Thematically divided into five distinct sections, Kongo Across the Waters begins with 1598 European maps of the “Congo” depicting the Kongo Kingdom as a separately established territory from the town of Mbanza Kongo, located south of the Congo River. The Kongo kingdom was in place prior to European arrival in 1483, but when the kingdom actually began remains debatable.

First and foremost the exhibit is about the Kongo people—their lives, customs, and culture. Kongo nobility and elitism is evidentiary as they exchanged prestigious gifts with Europeans, which illustrates the Kongolese were intellectual and savvy traders who later evolved as artists that recognized their masterpieces were valuable commerce. An array of antiquated wood, copper, brass and metal crucifix symbols and Saint Anthony figures substantiates that Christianity conversion and religious zeal served powerful roles in Kongo culture.

Museum walls painted in earthen-tone hues separate each exhibit section, further complemented by larger than life murals to create a powerful visual aesthetic. While most of the authentic arts and artifacts are on loan from Belgium’s RMCA, Kongo culture travels across the water that brought African-Americans like cargo to the United States in 1619 during the slave trade in a section II segue.
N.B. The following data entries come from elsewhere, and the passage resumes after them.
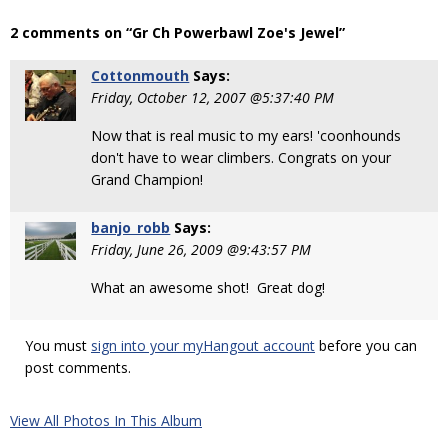
2 comments on “Gr Ch Powerbawl Zoe's Jewel”
Cottonmouth
Says:
Friday, October 12, 2007 @5:37:40 PM
Now that is real music to my ears! 'coonhounds
don't have to wear climbers. Congrats on your
Grand Champion!
banjo_robb
Says:
Friday, June 26, 2009 @9:43:57 PM
What an awesome shot! Great dog!
You must
sign into your myHangout account
before you can
post comments.
View All Photos In This Album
Recent excavations reveal startling archaeology discoveries exposing cultural treasures, ranging from a jeweled rosary with two medals and a conjurer’s cache of stone, pins and quart found in the Charles Carroll house excavation in Annapolis, Maryland. The latter is believed to be the personal hidings of an enslaved woman. Colonoware pottery from the Dean Hall plantation in South Carolina and Ft. Mose in Florida are also on view. 

Culture and custom merge in sections III and IV, as the exhibit visually crosses the water and returns to the Kongo kingdom, where rites and rituals are explored in the examples of iron and vegetal fiber double bell, ngongi, and wood carved whistles. A Voudou (voodoo) Medicine Packet from the History Miami Museum resonates the role of early Haitian spiritual beliefs

Hanging displays of massive raffia mats and stunning textiles used to lay upon graves and numerous “anthropomorphic power figures” known as nkisi reinforce that Africans believed in the preservation of life through healing, embraced high regard for the existence of spirits, and gave eternal honor to the dead. 

Remarkable is the selection of contemporary art submitted by a culturally diverse quintet of artists, which brings the five-century Kongo journey millennium-forward. Among the standouts is a mixed-media collage by Radcliffe Bailey. The framed “medicine cabinet” traces his own identity and roots, including his DNA sequence to slave ships, Marcus Garvey and more.

An interactive music platform includes sound sticks and earphones that allow patrons to experience five separate tracks of traditional Kongo music, while a commissioned video produced by a Louisiana trio (Royce Osborn, Freddie Evans Williams and Luther Gray) combines the folkways and emerged customs from gospel to hambone to juba and jazz.  

From coiled baskets and bowls, pots topped by human figures, face vessels from the Smithsonian National Museum of American History and an extraordinaire 20th century memory jar, Kongo Across the Waters gives honor to a delicately restored and preserved cultural heritage African-Americans perhaps unknowingly retain to this day.  

Kongo Across the Waters will remain in Gainesville, Florida until March 23, 2014.